Winterdienstverordnung: Verfassungsgerichtshof weist Klage zurück - Schneeräumer für Splittentfernung nicht verantwortlich

Wien (OTS) - Mit Unterstützung der Wirtschaftskammer Wien haben zwei private Wiener Verkehrsflächenreiniger eine Klage gegen einige unsachliche und in der Praxis nicht durchführbare Bestimmungen der Winterdienstverordnung 2003 (WDV) eingebracht, um diese im Sinne aller Betroffenen klarzustellen. Der Verfassungsgerichtshof (VfGH) hat diese Anfechtung nun mit Beschluss per 19.6.2006 als unzulässig zurückgewiesen.
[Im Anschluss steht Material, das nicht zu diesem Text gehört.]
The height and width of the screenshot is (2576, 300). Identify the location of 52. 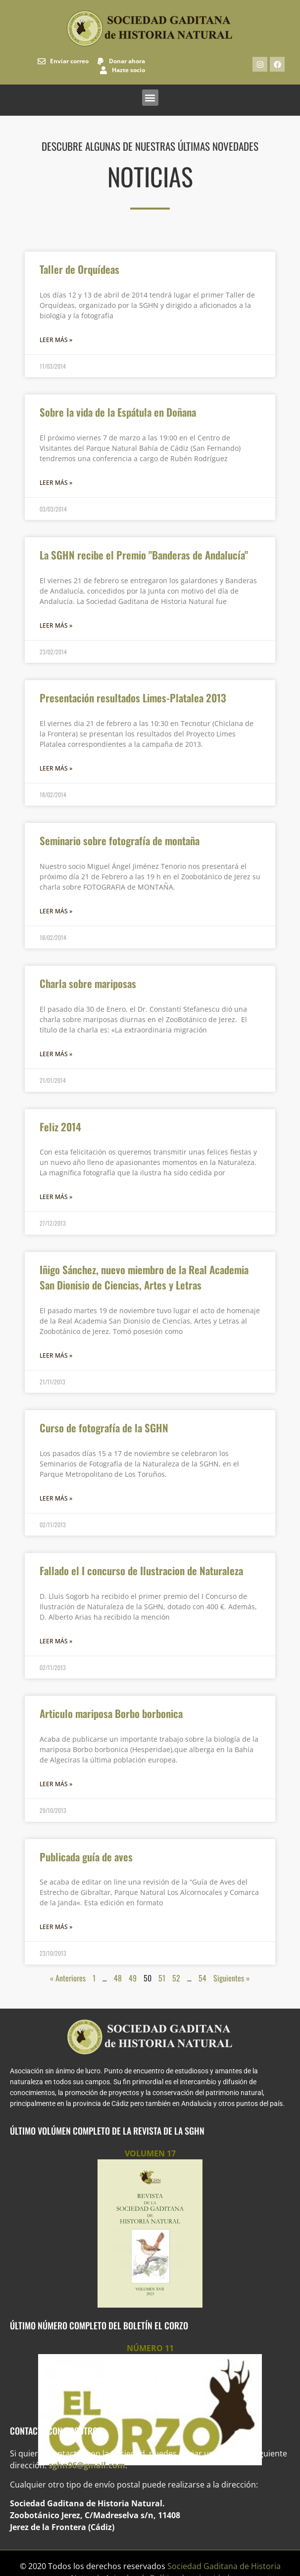 (176, 1978). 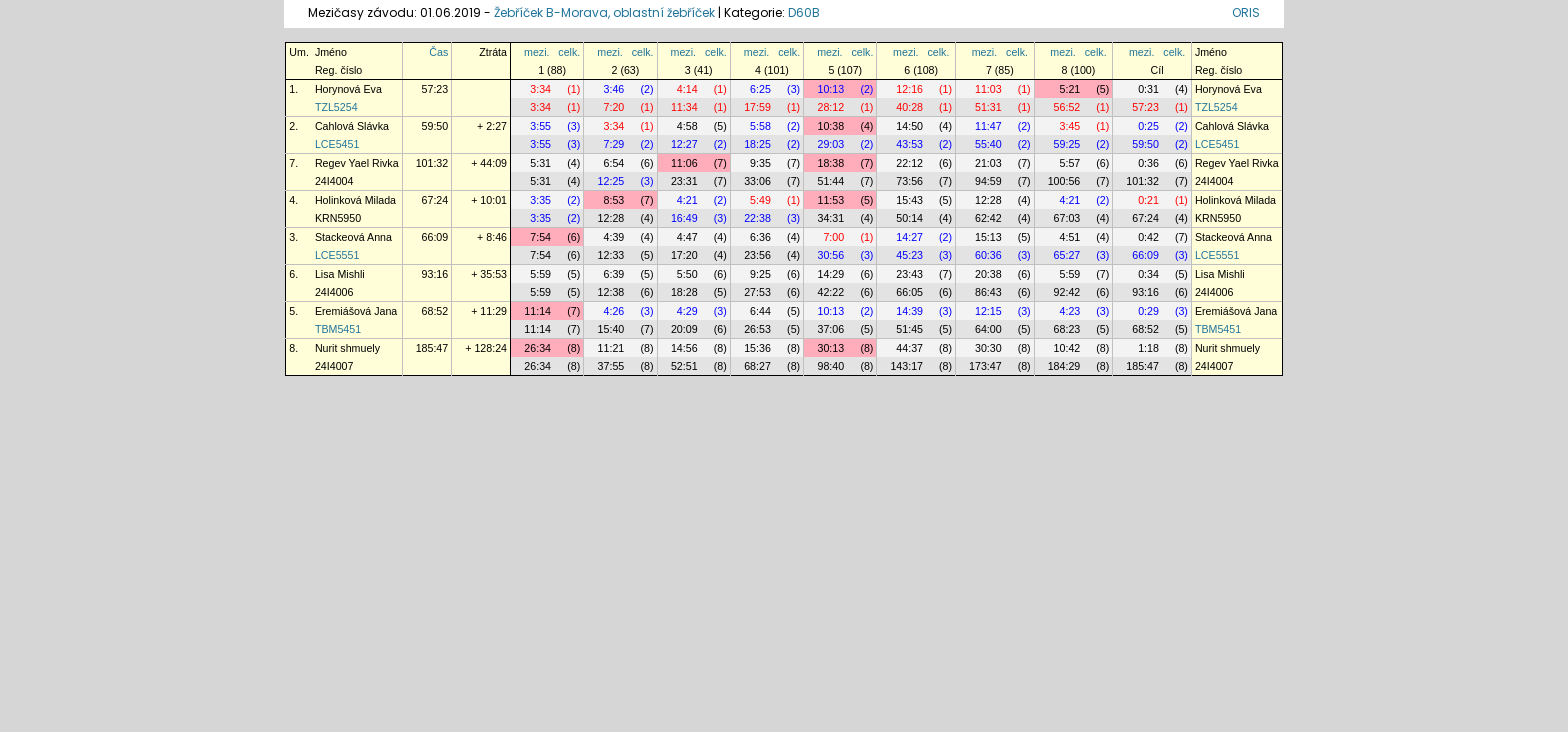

Begründung: Die Zurückweisung liegt in der Überzeugung des VfGH begründet, dass die Verkehrsflächenreiniger durch die WDV nicht in subjektiven Rechten verletzt sein können. Dies bedeutet, dass die WDV mit ihren Verwendungsgeboten und -verboten nur die Straßenerhalter und Liegenschaftseigentümer (und nicht die Verkehrsflächenreiniger) verpflichten. Verletzungen dieser Verwendungsgebote und -verbote machen mithin auch nur die Straßenerhalter und Liegenschaftseigentümer (und nicht die Verkehrsflächenreiniger) strafbar.

"Auch wenn damit unseren Bedenken gegen die übrigen teils praxisfremden Bestimmungen der WDV nicht Rechnung getragen worden ist, haben wir immerhin die Klarstellung erreicht, dass die Reinigungspflicht (Splittentfernung) nicht ex lege von den Verkehrsflächenreinigern wahrzunehmen ist. Wenn diese Verpflichtungen - insbesondere die Säuberungspflicht des §8 Abs 2 WDV - nun auf die Verkehrsflächenreiniger übergewälzt werden, so wird dies nur aufgrund von Verträgen und gegen ein angemessenes - zusätzliches - Entgelt möglich sein", äußert sich dazu Helmut Ogulin, Obmann der Abfall- und Abwasserwirtschaft der Wirtschaftskammer Wien. Ob diese Mehrkosten der Straßenerhalter und Liegenschaftseigentümer letztendlich auf die Mieter übergewälzt werden, kann zum derzeitigen Zeitpunkt noch nicht festgestellt werden.